Step two: Technology
While ranking and defining assets yields the right data, it is not enough to manage it by spreadsheet or in disparate systems. The fact is that infrastructure management and assets themselves are undergoing a technology evolution -- a transformation that many have not yet caught up to. That can create even more ways to fail and show up in low customer satisfaction, decreased employee morale and threats to long-term sustainability.

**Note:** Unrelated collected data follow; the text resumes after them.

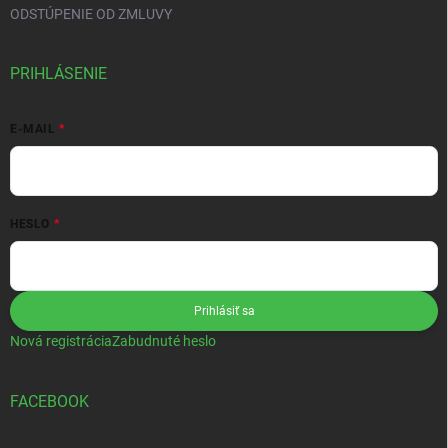
ODSTÚPENIE OD ZMLUVY
PRIHLÁSENIE
E-MAIL
HESLO
Prihlásiť sa
Nová registrácia
Zabudnuté heslo
FACEBOOK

But technology is a friend to infrastructure management. True RBM is driven by smart technology that connects the master asset list to all other evaluation methods and systems. This provides reliability analytics, including root-cause analysis, which addresses the cause rather than the symptom of failure. This information provides insights as to how those critical assets fit into the bigger picture of design, construction, commissioning, operation, maintenance and replacement. With all this unique data in one place, IT managers will see increasing consistency across the agency, which leads to more predictability and proactive decisions.
Step three: Coaching
As data analysis and technology revolutionizes EAM, it is important to consider the human element in making a system work. With RBM being a relatively new industry concept, and with the world of infrastructure now playing catch-up to the rest of the digital revolution, it is imperative to work with partners who can map a careful strategy.
In looking to fill that role, agencies should find an EAM expert who has spent hundreds of hours in the RBM space. That same consultant or leader should have a record of successful RBM implementations and be able to provide case studies in how his or her clients have achieved real return on investment.
The benefits of EAM are obvious and include improved performance, increased efficiencies and productivity (which translates to funds saved and better service for customers and constituents) and creating a culture of continuous improvement and growth. The key is identifying the right assets with an RBM system that intuitively prioritizes those that maximize efficiency and safety.
Steve Beard is director of innovation at Infor Public Sector.